■ Your goal ■
Report each line of the data that includes the word "guide".

■ Data for this exercise ■

[Start of Attachment]

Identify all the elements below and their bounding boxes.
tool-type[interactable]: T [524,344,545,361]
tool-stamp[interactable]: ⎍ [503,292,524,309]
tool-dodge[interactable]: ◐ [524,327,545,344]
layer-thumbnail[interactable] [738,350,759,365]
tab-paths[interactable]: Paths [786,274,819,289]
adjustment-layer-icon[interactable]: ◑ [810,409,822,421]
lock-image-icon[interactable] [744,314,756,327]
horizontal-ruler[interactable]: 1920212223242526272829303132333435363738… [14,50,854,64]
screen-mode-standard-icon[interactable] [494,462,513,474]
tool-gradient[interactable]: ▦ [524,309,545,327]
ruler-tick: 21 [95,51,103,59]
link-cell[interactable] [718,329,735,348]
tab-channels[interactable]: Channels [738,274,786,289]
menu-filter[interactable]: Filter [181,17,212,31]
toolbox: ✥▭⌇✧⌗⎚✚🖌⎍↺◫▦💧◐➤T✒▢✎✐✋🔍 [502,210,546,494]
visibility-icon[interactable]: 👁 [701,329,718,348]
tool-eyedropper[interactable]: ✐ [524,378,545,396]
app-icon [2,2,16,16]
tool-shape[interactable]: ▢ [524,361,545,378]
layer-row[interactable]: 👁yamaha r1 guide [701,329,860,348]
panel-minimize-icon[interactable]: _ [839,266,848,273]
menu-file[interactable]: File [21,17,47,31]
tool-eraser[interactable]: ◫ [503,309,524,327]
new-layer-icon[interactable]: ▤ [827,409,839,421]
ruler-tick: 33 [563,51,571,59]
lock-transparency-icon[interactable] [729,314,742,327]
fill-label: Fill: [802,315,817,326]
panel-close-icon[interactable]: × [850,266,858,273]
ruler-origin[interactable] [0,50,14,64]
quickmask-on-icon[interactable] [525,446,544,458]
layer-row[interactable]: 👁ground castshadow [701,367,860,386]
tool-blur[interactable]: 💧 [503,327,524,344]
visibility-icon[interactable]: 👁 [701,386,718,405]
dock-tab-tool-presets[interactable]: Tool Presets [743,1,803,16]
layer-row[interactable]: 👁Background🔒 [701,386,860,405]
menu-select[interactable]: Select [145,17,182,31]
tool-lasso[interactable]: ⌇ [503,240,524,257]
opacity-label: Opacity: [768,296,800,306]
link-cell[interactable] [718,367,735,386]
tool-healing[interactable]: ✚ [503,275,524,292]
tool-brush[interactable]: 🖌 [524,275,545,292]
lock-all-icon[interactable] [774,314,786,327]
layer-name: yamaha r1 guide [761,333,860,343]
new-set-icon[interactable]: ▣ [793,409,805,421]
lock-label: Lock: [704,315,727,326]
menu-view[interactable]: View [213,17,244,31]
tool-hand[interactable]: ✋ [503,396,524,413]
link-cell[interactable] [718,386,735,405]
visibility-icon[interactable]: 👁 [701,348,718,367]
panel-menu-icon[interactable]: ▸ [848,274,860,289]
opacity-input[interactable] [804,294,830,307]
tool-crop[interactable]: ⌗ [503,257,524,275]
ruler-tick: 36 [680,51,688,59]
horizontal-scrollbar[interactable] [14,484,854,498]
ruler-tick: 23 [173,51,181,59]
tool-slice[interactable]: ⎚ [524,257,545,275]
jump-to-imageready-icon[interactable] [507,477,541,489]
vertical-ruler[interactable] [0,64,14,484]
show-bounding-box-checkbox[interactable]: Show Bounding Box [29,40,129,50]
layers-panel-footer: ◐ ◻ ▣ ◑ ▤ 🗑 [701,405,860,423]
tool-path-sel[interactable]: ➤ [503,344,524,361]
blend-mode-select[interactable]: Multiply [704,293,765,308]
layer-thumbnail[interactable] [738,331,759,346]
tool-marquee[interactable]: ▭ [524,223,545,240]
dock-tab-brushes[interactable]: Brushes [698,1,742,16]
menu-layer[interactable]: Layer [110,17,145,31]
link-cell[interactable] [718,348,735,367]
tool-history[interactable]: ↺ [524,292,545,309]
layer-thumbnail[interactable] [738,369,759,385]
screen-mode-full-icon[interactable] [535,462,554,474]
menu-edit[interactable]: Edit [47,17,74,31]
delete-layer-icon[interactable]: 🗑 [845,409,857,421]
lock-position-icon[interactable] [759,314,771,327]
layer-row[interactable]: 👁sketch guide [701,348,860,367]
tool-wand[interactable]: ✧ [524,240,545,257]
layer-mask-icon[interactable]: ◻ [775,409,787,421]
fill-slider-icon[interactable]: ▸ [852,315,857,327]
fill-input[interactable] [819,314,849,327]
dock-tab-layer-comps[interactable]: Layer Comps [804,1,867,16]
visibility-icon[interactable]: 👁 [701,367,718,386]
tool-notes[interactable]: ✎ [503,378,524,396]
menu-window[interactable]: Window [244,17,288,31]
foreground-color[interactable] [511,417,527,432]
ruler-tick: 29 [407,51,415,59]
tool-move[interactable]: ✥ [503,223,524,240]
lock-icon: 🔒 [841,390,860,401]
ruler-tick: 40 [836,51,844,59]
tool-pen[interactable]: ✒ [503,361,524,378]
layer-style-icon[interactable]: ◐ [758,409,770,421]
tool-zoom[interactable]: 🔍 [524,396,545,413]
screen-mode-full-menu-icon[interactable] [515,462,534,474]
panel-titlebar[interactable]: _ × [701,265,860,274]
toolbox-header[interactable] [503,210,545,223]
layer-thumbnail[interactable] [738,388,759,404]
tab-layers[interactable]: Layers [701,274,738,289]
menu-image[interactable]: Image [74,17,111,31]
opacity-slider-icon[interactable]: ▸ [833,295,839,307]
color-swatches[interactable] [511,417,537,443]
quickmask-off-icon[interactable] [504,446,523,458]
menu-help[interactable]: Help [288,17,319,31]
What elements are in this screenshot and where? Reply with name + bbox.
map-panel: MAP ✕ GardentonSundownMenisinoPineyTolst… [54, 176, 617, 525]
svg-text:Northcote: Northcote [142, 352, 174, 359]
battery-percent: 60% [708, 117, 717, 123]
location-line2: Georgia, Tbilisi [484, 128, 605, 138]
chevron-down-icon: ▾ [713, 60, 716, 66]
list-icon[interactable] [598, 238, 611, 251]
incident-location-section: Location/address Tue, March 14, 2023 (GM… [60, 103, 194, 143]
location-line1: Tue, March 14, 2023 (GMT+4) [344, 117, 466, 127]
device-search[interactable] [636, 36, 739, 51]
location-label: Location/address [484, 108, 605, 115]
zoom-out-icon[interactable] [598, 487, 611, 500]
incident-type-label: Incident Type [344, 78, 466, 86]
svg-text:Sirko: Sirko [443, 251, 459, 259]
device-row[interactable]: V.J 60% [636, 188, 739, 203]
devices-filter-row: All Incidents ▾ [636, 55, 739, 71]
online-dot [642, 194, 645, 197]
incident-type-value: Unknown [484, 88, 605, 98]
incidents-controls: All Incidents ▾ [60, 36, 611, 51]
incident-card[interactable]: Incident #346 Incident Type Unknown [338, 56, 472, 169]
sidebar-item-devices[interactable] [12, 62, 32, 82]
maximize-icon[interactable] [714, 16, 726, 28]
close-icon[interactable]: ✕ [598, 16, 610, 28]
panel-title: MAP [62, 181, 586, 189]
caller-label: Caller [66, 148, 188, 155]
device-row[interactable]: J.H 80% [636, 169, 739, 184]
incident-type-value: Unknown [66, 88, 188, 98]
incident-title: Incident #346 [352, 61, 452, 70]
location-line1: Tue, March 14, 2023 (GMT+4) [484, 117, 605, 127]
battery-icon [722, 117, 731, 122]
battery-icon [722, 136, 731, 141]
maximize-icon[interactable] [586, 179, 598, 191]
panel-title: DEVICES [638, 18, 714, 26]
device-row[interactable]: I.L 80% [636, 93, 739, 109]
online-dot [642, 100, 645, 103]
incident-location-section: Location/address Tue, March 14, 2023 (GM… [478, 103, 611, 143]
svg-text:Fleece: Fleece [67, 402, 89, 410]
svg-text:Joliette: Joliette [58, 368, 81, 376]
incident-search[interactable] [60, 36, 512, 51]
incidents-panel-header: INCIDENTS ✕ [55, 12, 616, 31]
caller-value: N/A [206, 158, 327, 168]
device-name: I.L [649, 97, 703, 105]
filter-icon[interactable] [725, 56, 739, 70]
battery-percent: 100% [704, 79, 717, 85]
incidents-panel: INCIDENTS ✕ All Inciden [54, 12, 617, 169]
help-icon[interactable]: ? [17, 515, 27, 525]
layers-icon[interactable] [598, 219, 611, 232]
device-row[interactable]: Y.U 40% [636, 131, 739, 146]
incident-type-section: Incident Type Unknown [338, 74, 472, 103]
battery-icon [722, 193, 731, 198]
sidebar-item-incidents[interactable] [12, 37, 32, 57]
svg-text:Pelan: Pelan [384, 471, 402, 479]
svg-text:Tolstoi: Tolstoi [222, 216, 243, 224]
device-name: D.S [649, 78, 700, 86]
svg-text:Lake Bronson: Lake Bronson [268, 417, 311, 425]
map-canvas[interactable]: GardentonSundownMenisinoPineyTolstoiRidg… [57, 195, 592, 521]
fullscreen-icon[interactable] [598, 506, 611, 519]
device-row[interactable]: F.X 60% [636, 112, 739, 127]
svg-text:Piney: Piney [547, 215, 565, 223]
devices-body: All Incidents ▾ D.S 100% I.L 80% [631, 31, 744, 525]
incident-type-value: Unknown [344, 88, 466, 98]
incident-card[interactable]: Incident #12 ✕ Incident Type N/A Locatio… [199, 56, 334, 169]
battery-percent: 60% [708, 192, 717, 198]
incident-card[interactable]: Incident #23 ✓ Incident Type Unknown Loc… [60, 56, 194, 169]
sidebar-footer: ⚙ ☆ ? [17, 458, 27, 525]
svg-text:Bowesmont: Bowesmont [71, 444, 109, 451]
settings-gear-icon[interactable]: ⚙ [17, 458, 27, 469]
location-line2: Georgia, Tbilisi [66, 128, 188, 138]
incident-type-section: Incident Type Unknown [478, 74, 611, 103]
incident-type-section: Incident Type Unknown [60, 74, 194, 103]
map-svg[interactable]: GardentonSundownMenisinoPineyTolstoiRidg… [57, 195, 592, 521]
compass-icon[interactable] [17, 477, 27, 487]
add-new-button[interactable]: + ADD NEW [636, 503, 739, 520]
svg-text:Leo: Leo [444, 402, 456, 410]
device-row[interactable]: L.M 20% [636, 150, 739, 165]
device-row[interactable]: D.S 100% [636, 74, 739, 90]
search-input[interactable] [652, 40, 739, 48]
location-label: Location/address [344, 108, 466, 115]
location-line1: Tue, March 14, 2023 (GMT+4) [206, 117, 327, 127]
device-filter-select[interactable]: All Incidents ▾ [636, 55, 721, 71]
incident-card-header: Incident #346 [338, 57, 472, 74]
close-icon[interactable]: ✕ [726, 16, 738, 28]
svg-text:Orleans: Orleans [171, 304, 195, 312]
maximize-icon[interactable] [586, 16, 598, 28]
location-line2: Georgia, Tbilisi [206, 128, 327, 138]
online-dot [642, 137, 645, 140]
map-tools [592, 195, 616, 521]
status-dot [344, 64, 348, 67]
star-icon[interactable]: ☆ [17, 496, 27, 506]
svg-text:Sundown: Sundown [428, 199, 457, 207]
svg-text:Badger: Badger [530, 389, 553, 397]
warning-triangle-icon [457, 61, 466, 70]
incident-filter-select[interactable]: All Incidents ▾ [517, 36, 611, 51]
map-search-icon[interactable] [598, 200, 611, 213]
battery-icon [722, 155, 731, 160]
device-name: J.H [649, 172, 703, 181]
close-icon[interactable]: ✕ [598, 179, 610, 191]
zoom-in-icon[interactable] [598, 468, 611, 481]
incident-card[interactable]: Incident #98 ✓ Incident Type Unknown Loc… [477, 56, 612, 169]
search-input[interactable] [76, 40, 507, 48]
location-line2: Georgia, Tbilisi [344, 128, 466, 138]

[End of Attachment]

■ Expected answer ■
layer-row[interactable]: 👁yamaha r1 guide [701,329,860,348]
layer-name: yamaha r1 guide [761,333,860,343]
layer-row[interactable]: 👁sketch guide [701,348,860,367]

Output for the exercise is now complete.